Two key tunings got us here:
- Conditional KNN oversampling. The original code always asked sqlite-vec for
3 × n_resultsrows to protect against tombstoned matches. That doubled per-call latency on fresh DBs. We now probememories.deleted_at IS NOT NULL LIMIT 1(index-backed, microseconds) and only oversample when soft-deletes exist. intra_threads = 4for the ONNX Runtime session. The defaultavailable_parallelism()spawns one worker per core, which on 10-core Apple Silicon spends more time dispatching than computing for single-sentence embeddings. Forcing 4 threads matches typical Python defaults and cut retrieve p50 from 22 ms to 8 ms.
Parity with upstream
Two test suites verify Rust ↔ Python compatibility:
scripts/parity_check.py— 4/4 embedding fixtures agree to 4 decimals, L2 norm = 1.0 on both sides.scripts/m4_parity.py— 23/23 storage assertions pass: list / search / retrieve ordering / pagination / tag case sensitivity / delete dry-run / soft-delete filter / health fields against a fresh DB populated by the Python writer.

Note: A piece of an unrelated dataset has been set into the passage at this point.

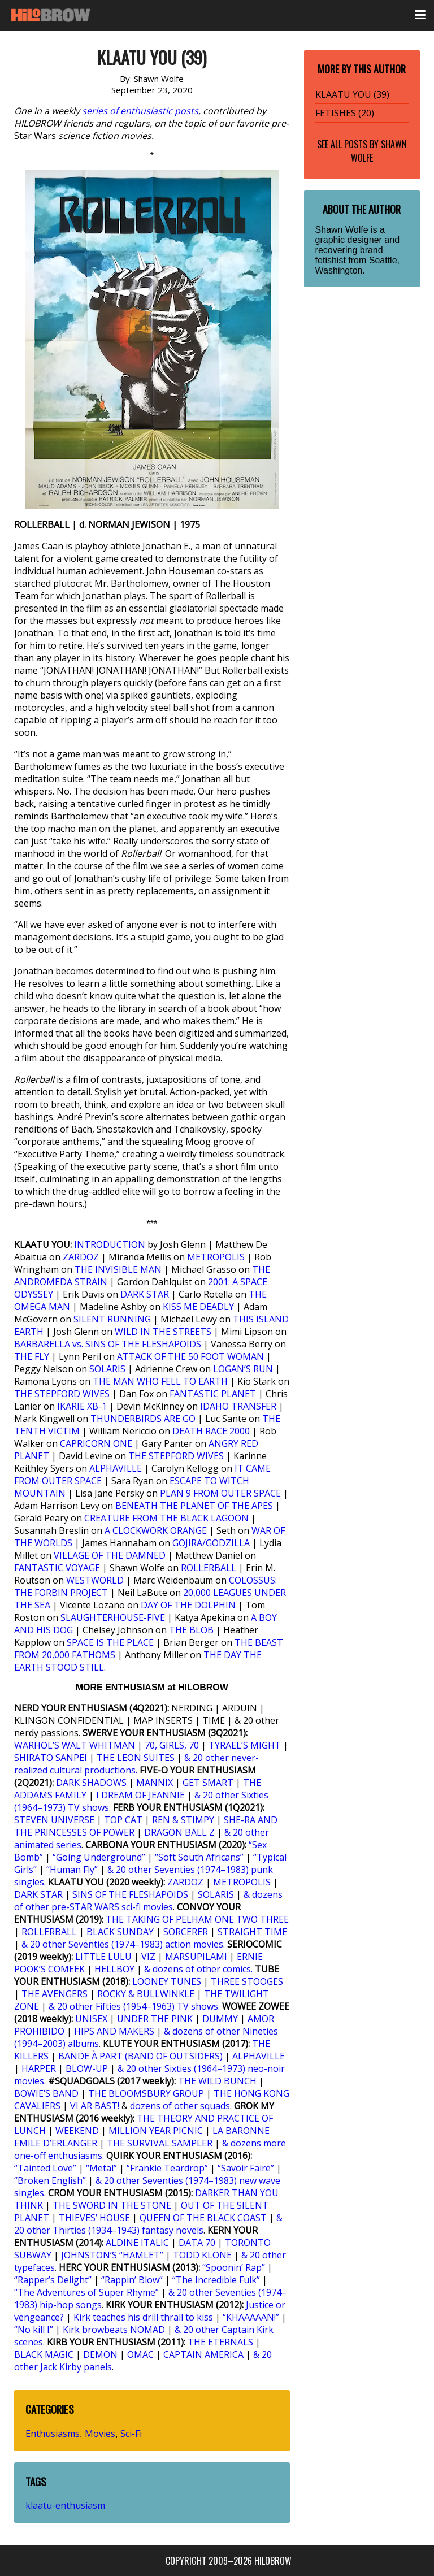  I want to click on MARSUPILAMI, so click(196, 1956).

Both suites run on every push via GitHub Actions (.github/workflows/ci.yml).
Versioning and releases
This project follows Semantic Versioning 2.0.0. What counts as what is defined in CHANGELOG.md — briefly: MAJOR on schema or wire-shape breakage, MINOR on new tools or optional fields, PATCH on fixes and perf work. Every release has a corresponding entry in the changelog and a GitHub release with the same notes.
License
This Rust port is dual-licensed:
- Noncommercial use — free under the PolyForm Noncommercial License 1.0.0. Personal projects, research, academic and hobby work, and use by noncommercial organizations are covered. No further permission needed.
- Commercial use — requires a separate commercial license. See COMMERCIAL.md for scope and contact. Email
henry.krupp@gmail.com.
The upstream Python project doobidoo/mcp-memory-service remains under Apache-2.0 — this port's license choice does not affect it.